А за шишку на лбу Степана Паршина, набитую отцом, надо сделать отцу внушение. Да мало ли еще что нужно сделать.

Ненавидят учителя богатеи: чуют они и знают, что он — беднякам помощник. Мстят ему всем, чем могут: кого надо — задарят, кого можно — напоят, глядишь, и отменили школьный ремонт или в дровах отказали.

Дрогнет учитель в худой, нетопленой школе, а не сдается — все с беднотой водится: для той у него всегда и ласковое слово, и совет, и помощь.

Ну и беднота, чем могла, благодарила учителя: не раз конопатились бесплатно щелявые школьные стены, подвозился возок-другой торфа.

Зимние короткие дни летели один за другим как угорелые, похожие один на другой и в то же время разные.

Утром, проснувшись до свету, Савка мчался во двор убирать выпавший за сутки снег: дворик крохотный, если снегом забьется, то с ползимы и не пройдешь по нем.

Еле перекусив, мчался в школу.

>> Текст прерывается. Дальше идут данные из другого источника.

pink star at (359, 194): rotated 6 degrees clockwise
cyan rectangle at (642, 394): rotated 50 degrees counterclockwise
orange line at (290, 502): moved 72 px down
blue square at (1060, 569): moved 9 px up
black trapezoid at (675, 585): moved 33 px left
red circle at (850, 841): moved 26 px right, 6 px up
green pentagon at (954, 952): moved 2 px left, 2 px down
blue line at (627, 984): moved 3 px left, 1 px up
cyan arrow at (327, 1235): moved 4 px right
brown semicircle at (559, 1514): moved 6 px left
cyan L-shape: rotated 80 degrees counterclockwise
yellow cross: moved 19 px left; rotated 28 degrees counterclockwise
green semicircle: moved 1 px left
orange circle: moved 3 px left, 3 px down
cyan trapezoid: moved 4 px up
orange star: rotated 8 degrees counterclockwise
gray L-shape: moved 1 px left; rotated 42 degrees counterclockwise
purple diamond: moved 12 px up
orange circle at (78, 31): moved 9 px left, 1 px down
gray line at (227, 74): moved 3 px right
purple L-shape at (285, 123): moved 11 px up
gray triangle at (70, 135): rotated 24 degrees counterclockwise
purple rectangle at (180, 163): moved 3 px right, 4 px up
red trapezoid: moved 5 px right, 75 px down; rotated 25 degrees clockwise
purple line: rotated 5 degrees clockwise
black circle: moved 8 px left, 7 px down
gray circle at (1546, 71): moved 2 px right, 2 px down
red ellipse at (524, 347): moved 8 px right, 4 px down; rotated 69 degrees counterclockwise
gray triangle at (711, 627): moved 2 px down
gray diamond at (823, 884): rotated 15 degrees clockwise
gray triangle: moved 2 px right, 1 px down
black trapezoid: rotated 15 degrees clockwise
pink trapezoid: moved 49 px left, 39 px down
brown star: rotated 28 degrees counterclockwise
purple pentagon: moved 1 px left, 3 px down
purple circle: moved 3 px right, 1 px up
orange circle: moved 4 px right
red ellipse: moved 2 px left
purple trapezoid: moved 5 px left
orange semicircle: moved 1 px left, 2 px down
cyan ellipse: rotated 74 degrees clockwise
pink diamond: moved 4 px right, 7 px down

Там узнавал и делал столько новых и важных дел, что позабывал обо всем остальном. Но, возвратясь и едва переступив порог, он уже снова мчался — к телушке, на зады, к соседям, в погреб, выполняя свою долю труда в нескончаемой домашней работе.

Кататься на санках-ледянках ему теперь совсем было некогда, только на святках и катался. А на буднях он про них и не вспоминал — нисколечко!

Так и пролетела зима в мгновение, как птица мимо окна.

Зато к четвертой четверти он уж и грамотеем был хоть куда, и дома все в порядке.

А с весны пошло известное: кому весна — цветочки да ветерочки, а Савке — хозяйская кабала.

Но в этот год и кабала казалась ему легче. Зудят и ноют натруженные пятки, дрогнет тело под осень в холодном сарае, а в душе поет радость: «Скоро домой! В школу!»

Второй год учения

Этим годом снег выпал рано, на Савкино счастье, и он в тот же день прибежал домой, не дожидаясь расчета отца с хозяином.

Обчистившись и обмывшись, Савка на другой же день заявился в школу одним из первых.

Там уже виднелось в каждом углу по нескольку ребят; в «первоклассном» — больше всех. Савка с гордостью сел во второй — на самое худое место: позади.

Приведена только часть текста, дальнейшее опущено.